### [What is expected]
Retype exactly the lines from the line with "et avez trouvé" to the end of the data, keeping both boundary lines.

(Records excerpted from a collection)
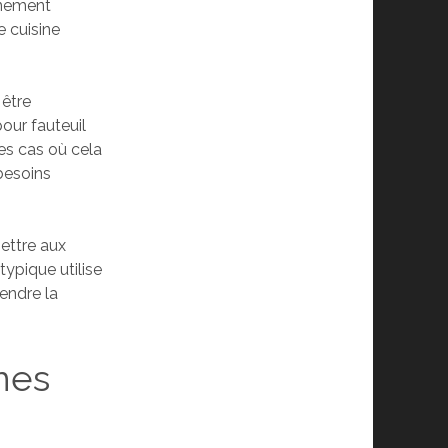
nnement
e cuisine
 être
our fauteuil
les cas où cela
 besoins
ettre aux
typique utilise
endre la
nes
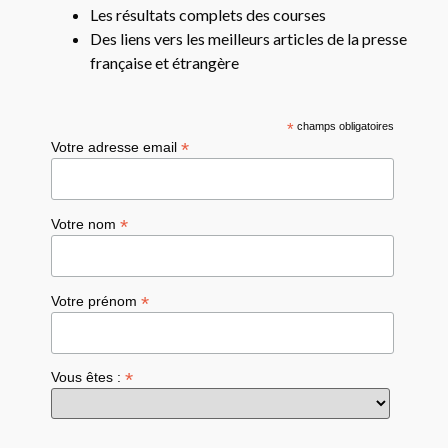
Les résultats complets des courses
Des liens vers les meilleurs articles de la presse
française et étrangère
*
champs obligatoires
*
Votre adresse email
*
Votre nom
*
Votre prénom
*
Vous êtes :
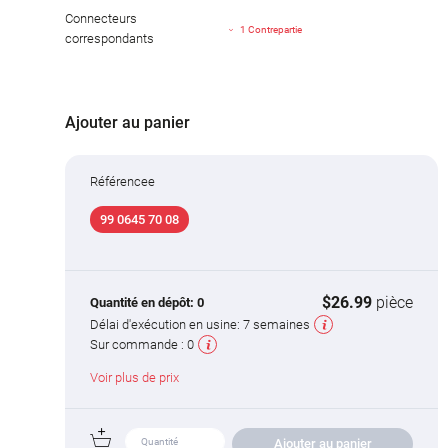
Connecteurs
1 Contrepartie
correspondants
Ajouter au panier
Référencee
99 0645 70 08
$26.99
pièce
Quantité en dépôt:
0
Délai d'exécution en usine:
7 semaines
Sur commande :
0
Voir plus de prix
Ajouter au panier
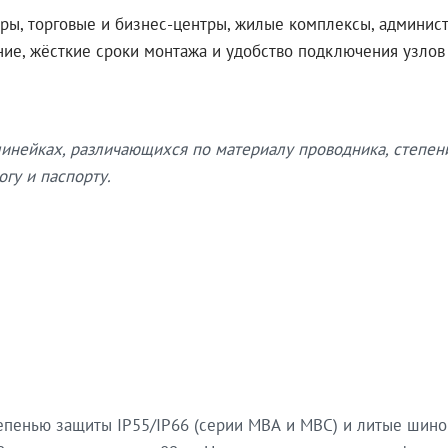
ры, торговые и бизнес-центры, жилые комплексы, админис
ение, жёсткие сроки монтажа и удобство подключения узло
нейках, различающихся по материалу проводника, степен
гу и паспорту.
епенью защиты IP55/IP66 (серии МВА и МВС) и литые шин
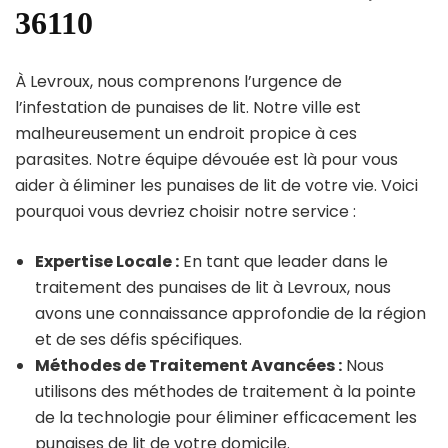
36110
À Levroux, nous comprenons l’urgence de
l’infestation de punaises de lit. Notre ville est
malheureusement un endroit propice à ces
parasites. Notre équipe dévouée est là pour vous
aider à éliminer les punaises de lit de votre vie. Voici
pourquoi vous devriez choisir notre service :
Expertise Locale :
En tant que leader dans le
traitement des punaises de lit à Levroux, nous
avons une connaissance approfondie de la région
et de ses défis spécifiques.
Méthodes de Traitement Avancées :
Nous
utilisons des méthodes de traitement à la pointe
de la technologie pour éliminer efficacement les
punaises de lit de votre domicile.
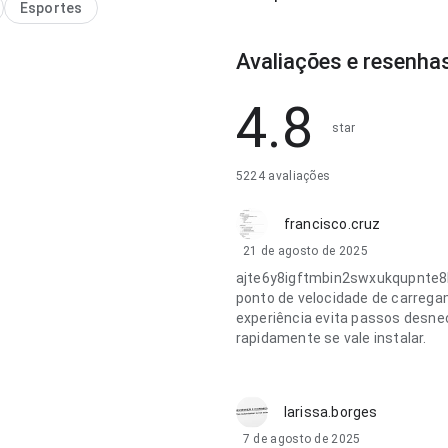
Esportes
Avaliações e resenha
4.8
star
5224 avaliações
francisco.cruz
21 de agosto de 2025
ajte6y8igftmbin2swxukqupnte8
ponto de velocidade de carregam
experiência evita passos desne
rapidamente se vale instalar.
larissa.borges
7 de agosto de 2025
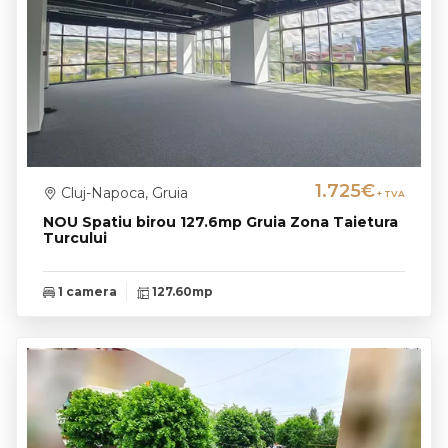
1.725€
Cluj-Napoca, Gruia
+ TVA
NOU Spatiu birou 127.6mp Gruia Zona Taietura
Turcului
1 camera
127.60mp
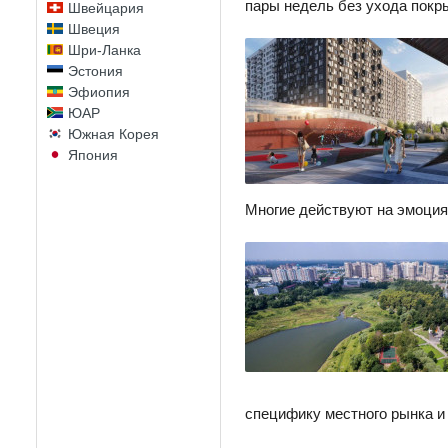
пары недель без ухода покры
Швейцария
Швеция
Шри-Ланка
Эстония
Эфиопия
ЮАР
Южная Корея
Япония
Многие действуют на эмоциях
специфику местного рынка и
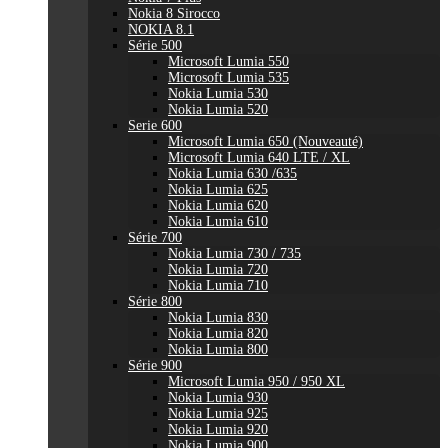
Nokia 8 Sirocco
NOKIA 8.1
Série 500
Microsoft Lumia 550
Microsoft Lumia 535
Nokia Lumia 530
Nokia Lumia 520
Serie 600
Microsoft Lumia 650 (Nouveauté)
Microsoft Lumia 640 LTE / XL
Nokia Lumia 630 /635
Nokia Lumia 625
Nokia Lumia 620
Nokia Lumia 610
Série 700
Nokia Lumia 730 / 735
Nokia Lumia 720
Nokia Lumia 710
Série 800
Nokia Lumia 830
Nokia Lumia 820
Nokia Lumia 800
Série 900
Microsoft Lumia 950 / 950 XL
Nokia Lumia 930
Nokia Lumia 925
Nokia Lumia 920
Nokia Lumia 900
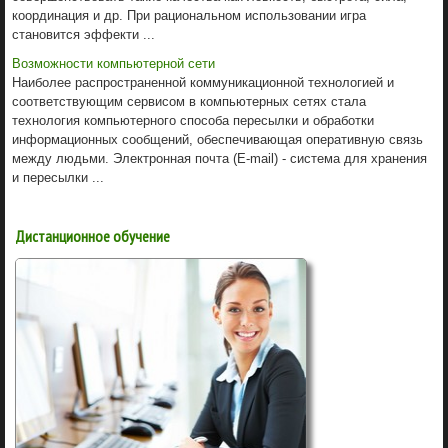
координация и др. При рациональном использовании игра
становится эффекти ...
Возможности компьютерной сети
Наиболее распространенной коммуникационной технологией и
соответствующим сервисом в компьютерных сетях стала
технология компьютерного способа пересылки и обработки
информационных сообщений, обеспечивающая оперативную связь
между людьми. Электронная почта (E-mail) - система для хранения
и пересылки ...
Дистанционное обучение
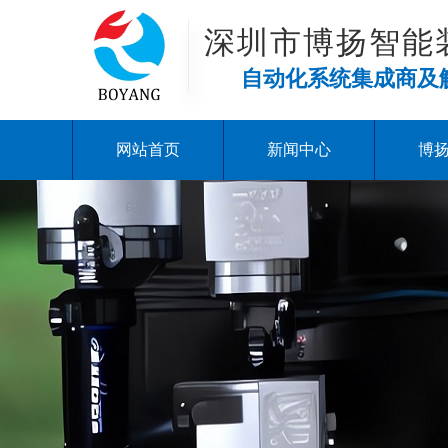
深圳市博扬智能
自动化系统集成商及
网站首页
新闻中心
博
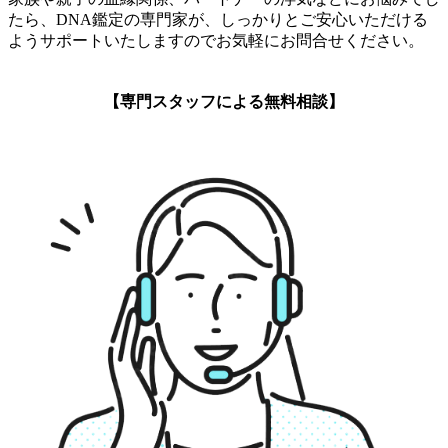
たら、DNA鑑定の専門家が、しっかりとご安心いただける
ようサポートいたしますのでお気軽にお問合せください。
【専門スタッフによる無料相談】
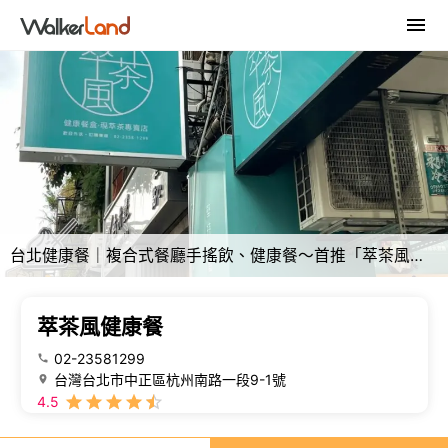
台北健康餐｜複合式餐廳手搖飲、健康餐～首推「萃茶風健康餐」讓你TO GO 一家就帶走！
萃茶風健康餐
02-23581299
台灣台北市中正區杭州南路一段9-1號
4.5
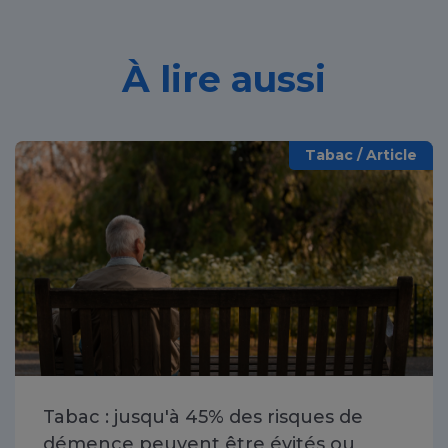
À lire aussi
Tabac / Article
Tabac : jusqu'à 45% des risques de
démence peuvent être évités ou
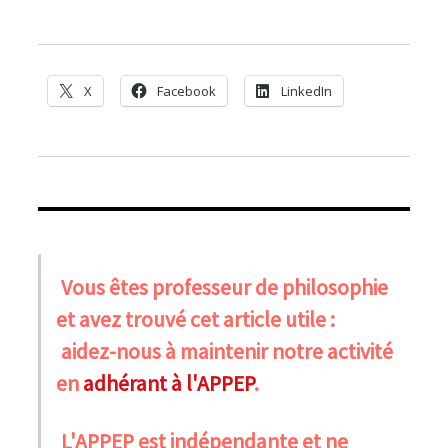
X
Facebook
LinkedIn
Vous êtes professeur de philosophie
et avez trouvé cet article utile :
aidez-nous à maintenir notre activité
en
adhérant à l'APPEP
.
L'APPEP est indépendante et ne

### [Written solution]
et avez trouvé cet article utile :
aidez-nous à maintenir notre activité
en
adhérant à l'APPEP
.
L'APPEP est indépendante et ne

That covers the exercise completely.